The biologic behavior of solid pseudopapillary tumor is less aggressive than that of many other pancreatic tumors, and its prognosis is better. Surgical extirpation of the tumor will result in almost total survival (>95%) for those patients with tumors confined to the pancreas at presentation. Despite its potential for local infiltration, recurrence is rare following complete excision. Likewise, it is rare for metastases to develop metachronously.

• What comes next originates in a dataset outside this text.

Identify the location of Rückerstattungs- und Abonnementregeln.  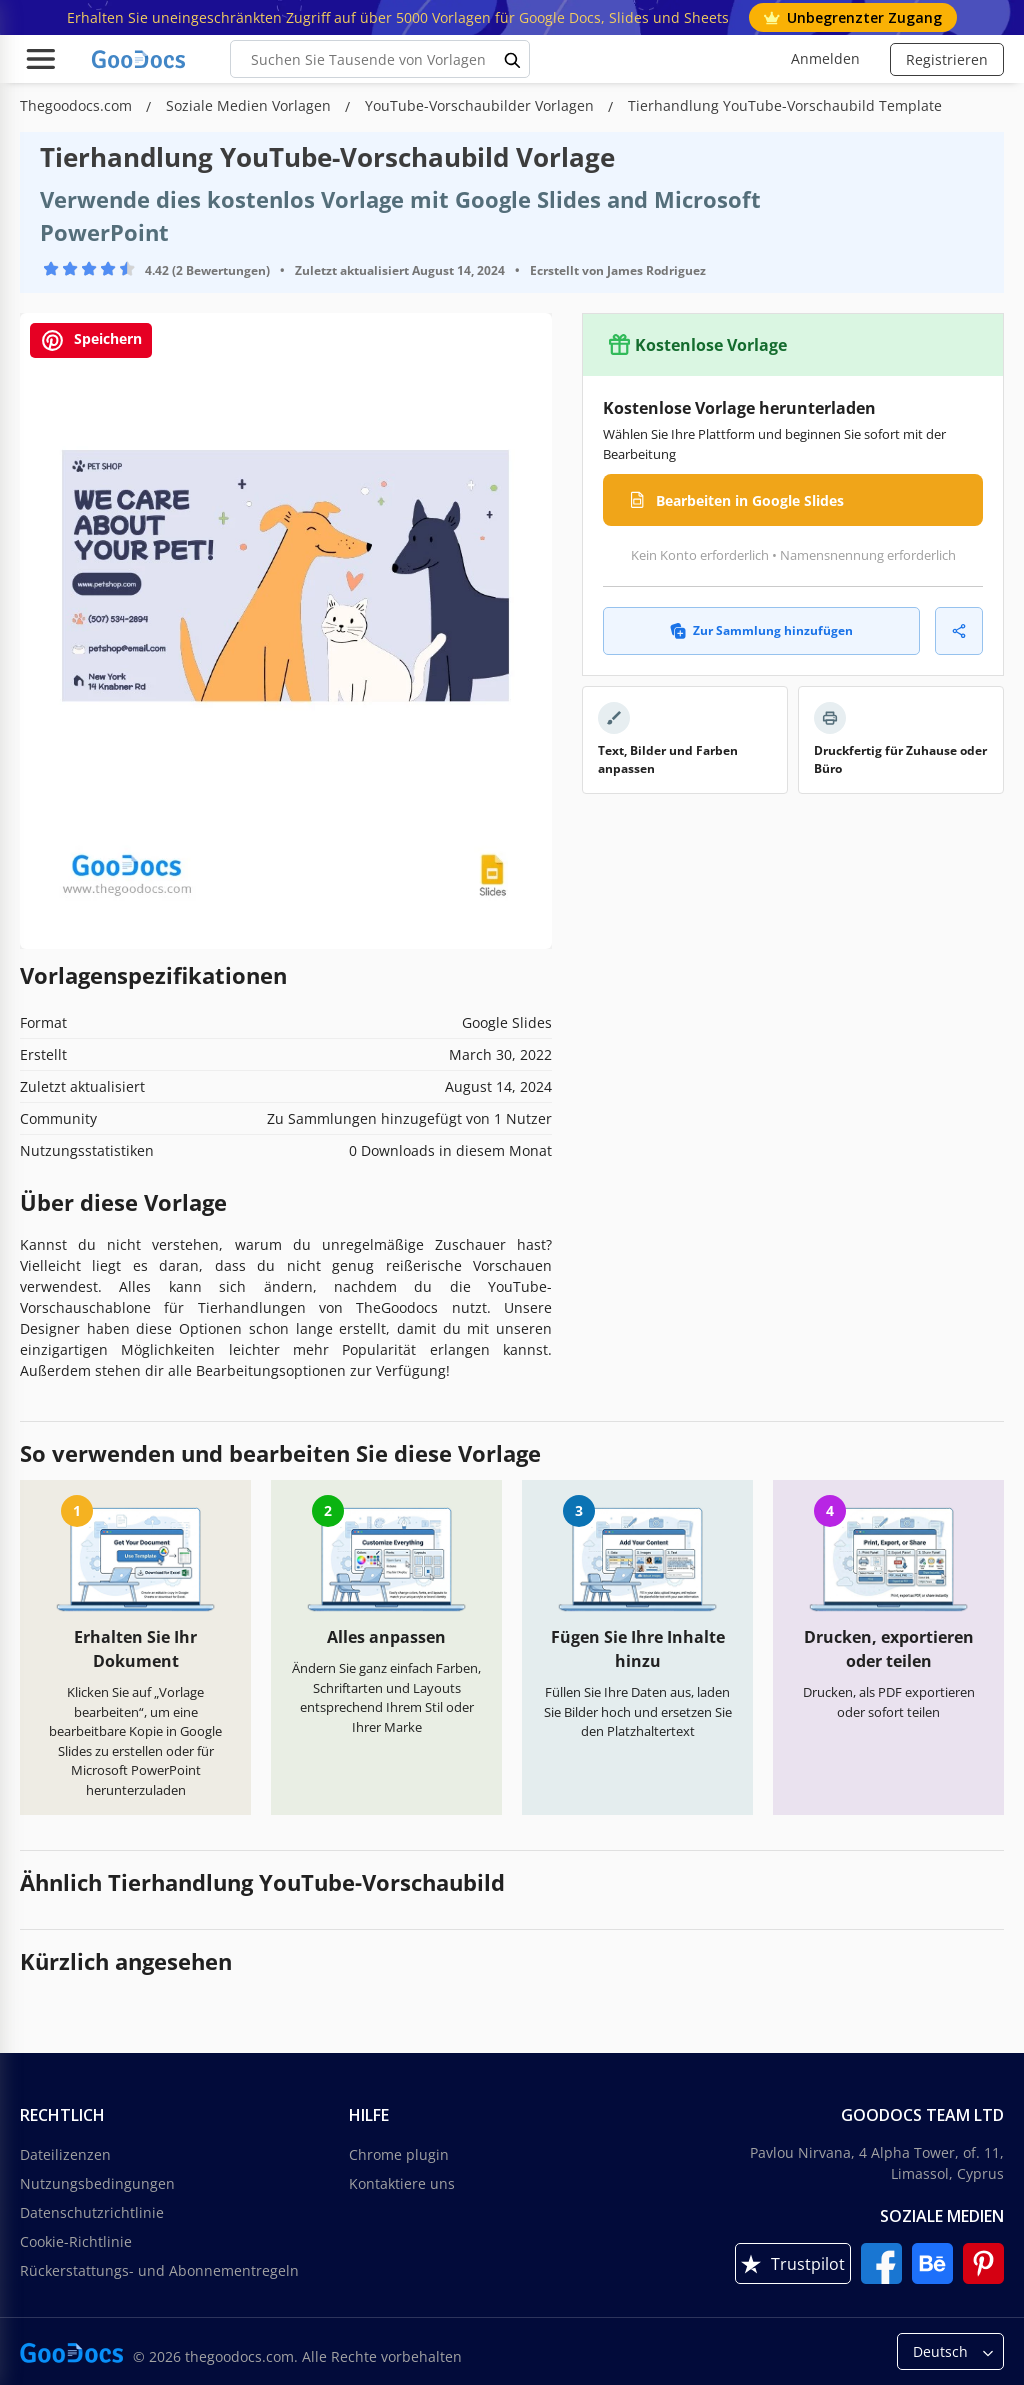 (159, 2270). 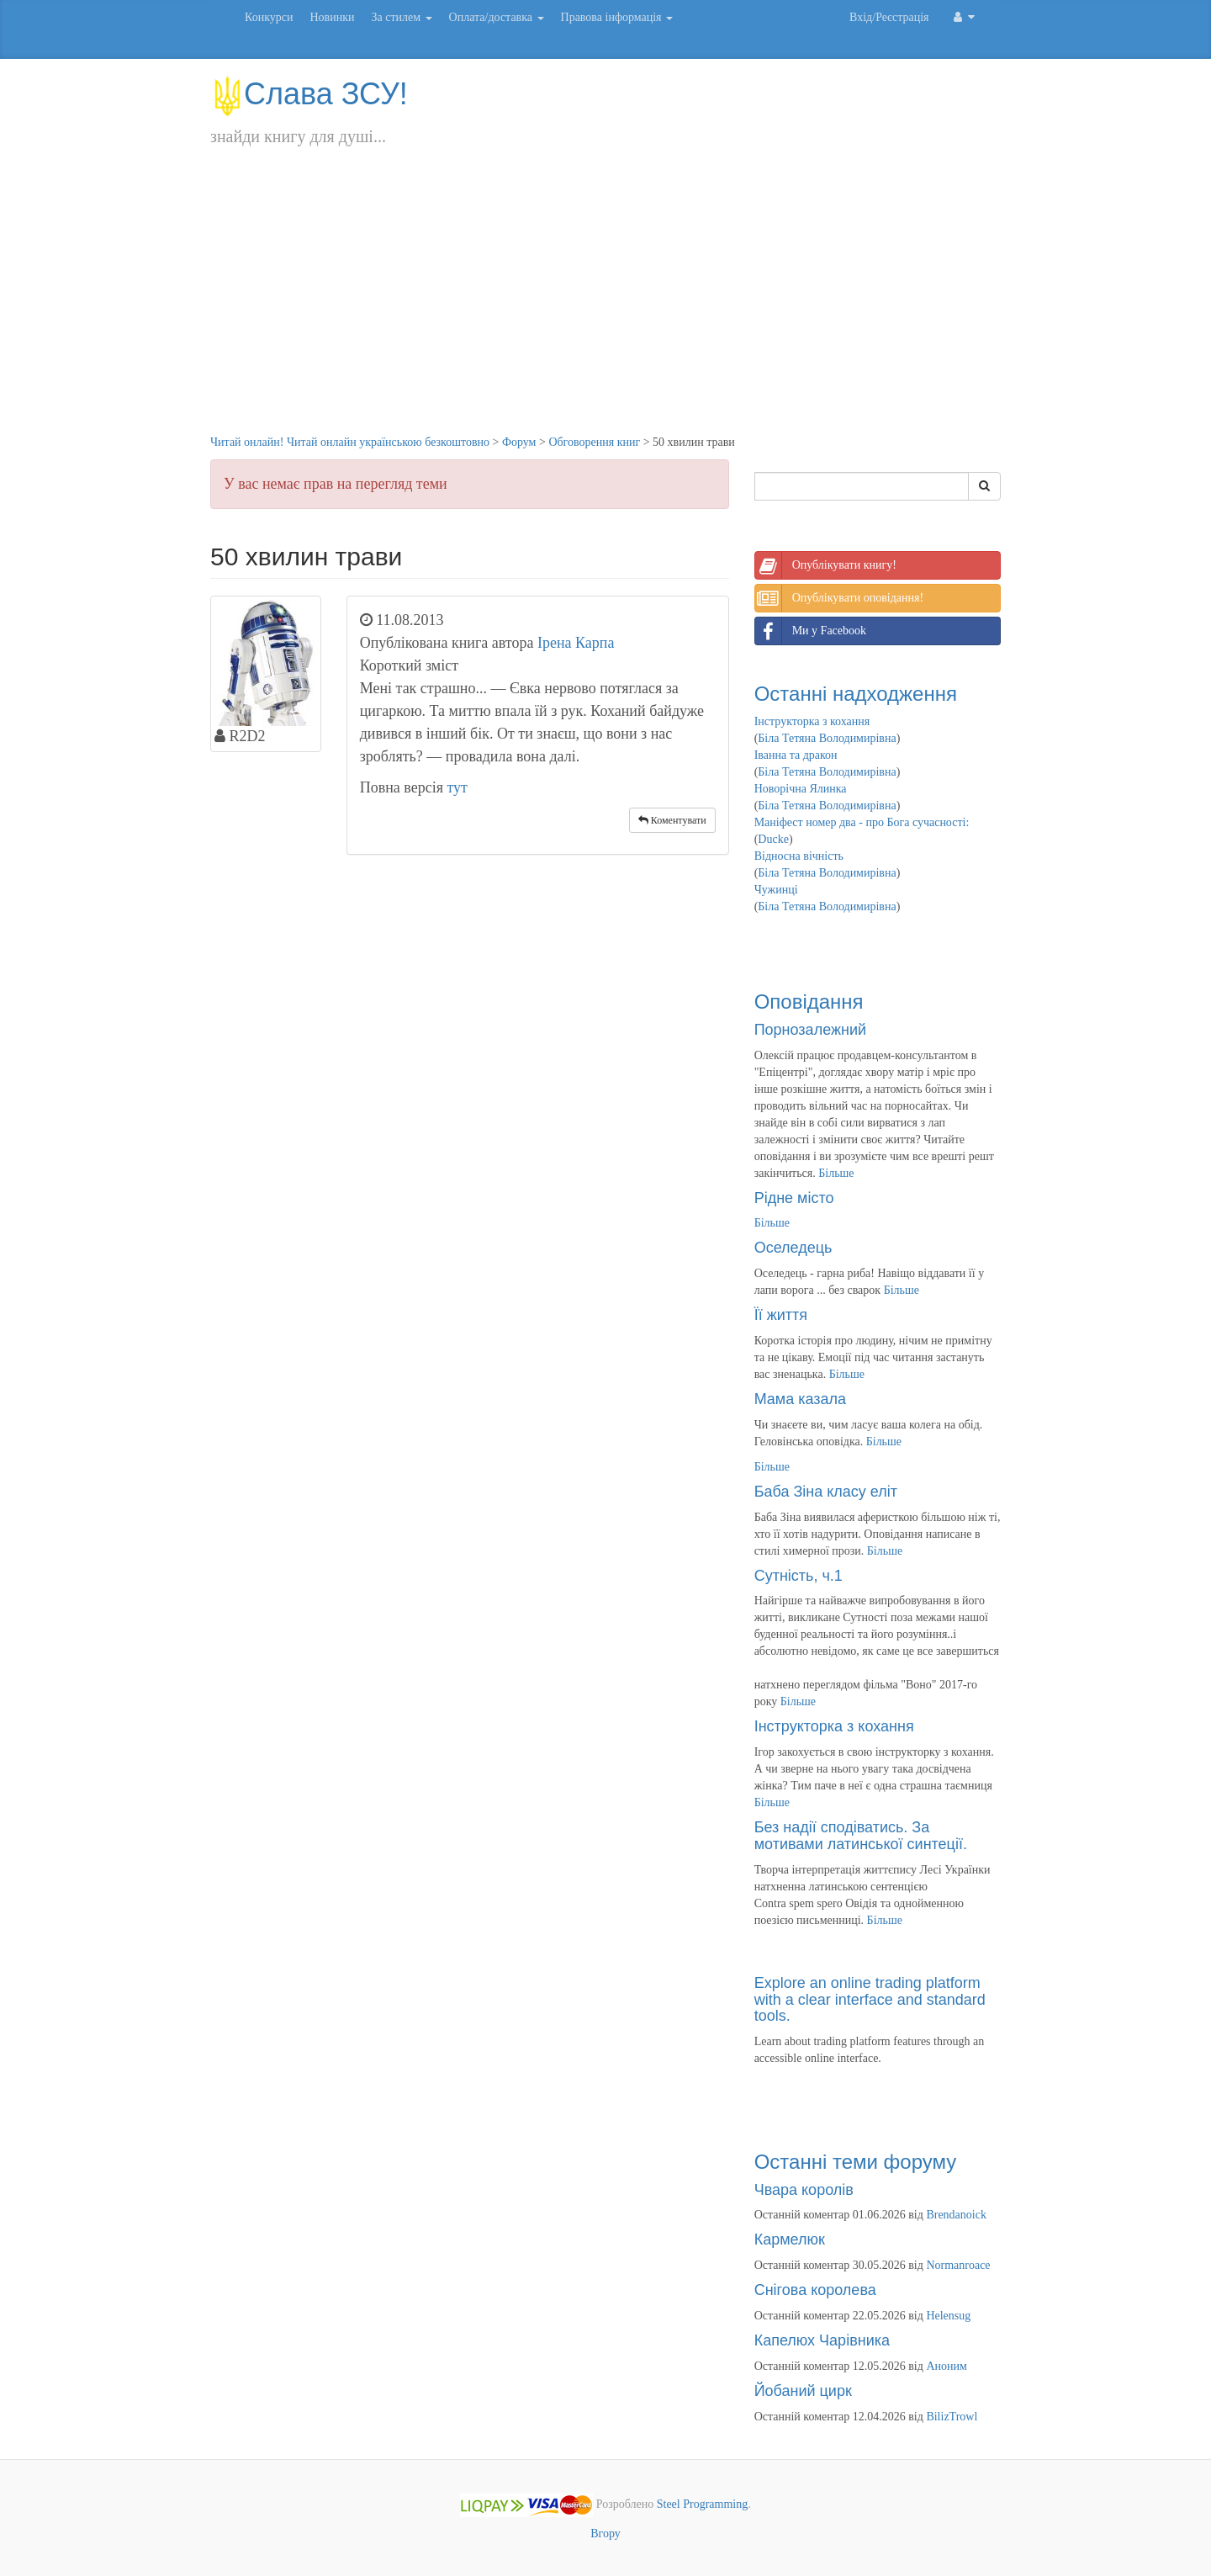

Metastatic disease is present in up to 15% of cases, usually synchronous and confined to the liver or peritoneum. Lymphatic disease is not a feature. Death ascribed directly to the tumor is rare 5, and long-term survival (years to decades) has been described with asymptomatic metastases 6,7. Our patient presented with distant metastases at the age of 44, almost two decades after the mean age for presentation of this disease. This may suggest that advanced age is a prognostic factor for development of metastatic disease. Although the paucity of such cases precludes a definitive analysis of this concept, one series indicated that there was no age difference between metastatic and non-metastatic tumors, and furthermore their review of all metastatic cases in the literature revealed an average age of 29 years 8.
These findings suggest that metastatic disease in this setting is not particularly aggressive, and therefore should be considered more readily for surgical removal when feasible. Our patient opted for this pro-active approach to her disease, with excellent short-term results.